POST: “Now, the county is asking Fairfield County residents, and me when I shop there, to pay a 14% tax on nearly everything that we buy in the county or order online.”

FACT CHECK: That is absolutely false information on two levels. 1) It is not a 14% tax. A penny is a penny, not 14 pennies. The proposed sales tax is only one penny and will increase the total sales tax in the county from 7 cents (6 cent state sales tax plus 1 cent road tax) to 8 cents, not 14 cents. It is a 1 cent sales tax. Period. 2) The additional penny sales tax would not be applied to groceries or medicines.

POST: No Fairfield residents will receive sewer from this $50 million spec plant.

FACT CHECK: This is absolutely false information.

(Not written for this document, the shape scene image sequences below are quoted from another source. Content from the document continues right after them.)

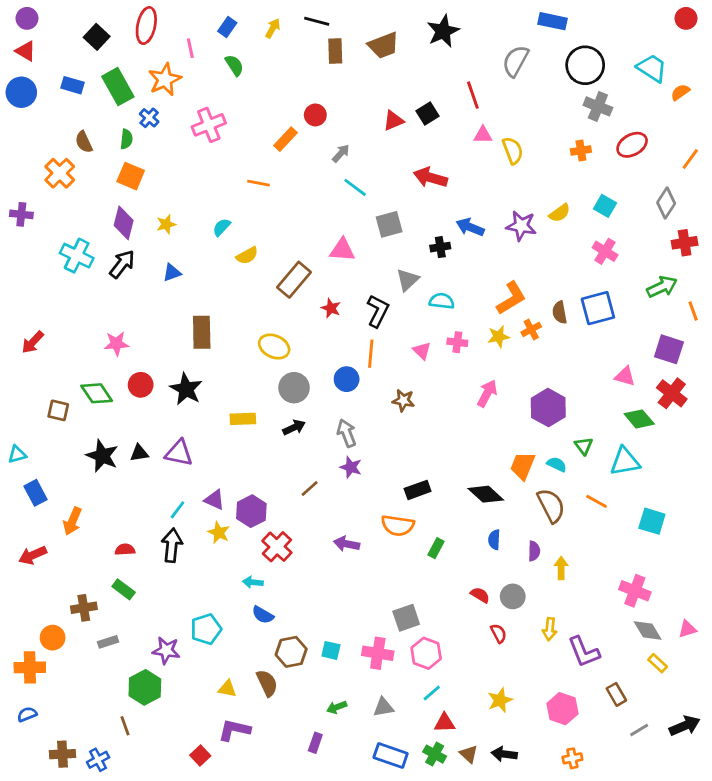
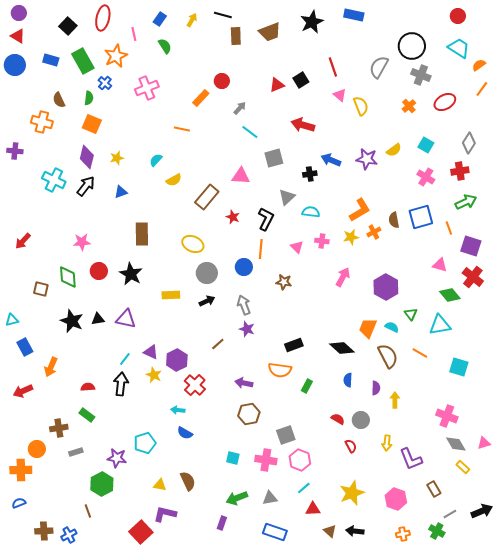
red circle: (686, 18) -> (458, 16), moved
blue rectangle: (552, 21) -> (354, 15), moved
gray semicircle: (516, 61) -> (379, 67), moved
pink triangle: (483, 135) -> (340, 95), turned 40
orange cross: (581, 150) -> (409, 106), turned -32
orange line: (690, 159) -> (482, 89), moved
orange cross: (60, 173) -> (42, 122), turned -30
red cross: (685, 243) -> (460, 171), moved
orange line: (693, 311) -> (449, 228), moved
green diamond: (97, 393) -> (68, 277), turned 30
brown hexagon: (291, 652) -> (249, 414), moved
yellow star: (500, 700) -> (352, 493), size x1.4
green arrow: (337, 707) -> (237, 498), size x1.5
green cross: (435, 754) -> (437, 531), moved
red square: (200, 756) -> (141, 532), size x1.6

As county officials have said many times, the county is pursuing new residential and commercial development with the wwtp as aggressively as it is pursuing industrial development. In fact, initially, the county will extend collection lines along major arteries to allow residents to connect. This plant is estimated to cost only $32 million, not $50 million, and most of the $32 million will be offset by grant funding.

POST: (A summation of several posts) The Town of Winnsboro has an available capacity of 287,000 gallons per day (gpd), and capacity from closed industries would contribute another 255,000 gpd. This is capacity the county could use.

FACT CHECK: This ‘available’ capacity is not accessible to the county. The county has repeatedly answered this, but it continues to be ignored/misunderstood by CC/CC posts. The answer again: The existing collection lines and pump stations for this excess Winnsboro capacity are inadequate, undersized, out dated, in need of upgrading and cannot be used by the county to access the 287,000 gpd. For the growth areas in Fairfield to access Winnsboro’s excess 287,000 gpd, the county’s Economic Director Ty Davenport has already stated that the county would have to spend $10M-$12M on collection lines – or $24 per gallon – while adding zero capacity to the system. Davenport said the county can build a wwtp to initially handle 2 million gpd that would easily expand to 4 million gpd for only $8-16 per gallon. Economically, he said, it makes no sense to spend $12M to upgrade sewer collection lines while not creating any new sewer capacity.

Davenport also said there are 255,000 gpd of potentially “reclaimed” capacity in Winnsboro from companies that no longer use it. But, again, DHEC has not yet signed off on a request for this capacity.  Until they do, Davenport said there are only 287,000 gpd available though not accessible from Winnsboro.

There is another 250,000 gpd of capacity available from Great Falls, Davenport said, but again it is not accessible unless the county lays 20 miles of collection lines at a cost of $30 million. He said that is not a prudent use of county funds considering the county can build a new wwtp that adds 2 – 3million gpd of capacity for only $32 million.

Let’s face it, the longer Fairfield kicks the wwpt down the road, the longer and less likely it will be for Fairfield County to be able to provide better housing, good jobs and higher wages. We can’t wait. We need them now. I should think that everybody in the county would WANT this sooner rather than later.

Don’t let the CC/CC folks talk us into missing that boat.

Vote for a better life.

This council has raised the bar. They’ve done more to bring industry and good paying jobs to Fairfield than any council in years. Why change the balance of power at this critical time and take a chance on someone who isn’t proven.

A vote for Neil Robinson (Dist. 6), Bertha Goins (Dist. 4) and Jimmy Ray Douglas (Dist. 2) for county council is a vote for more industry, more jobs, better housing and greater prosperity for Fairfield County. Vote on or before Nov. 3.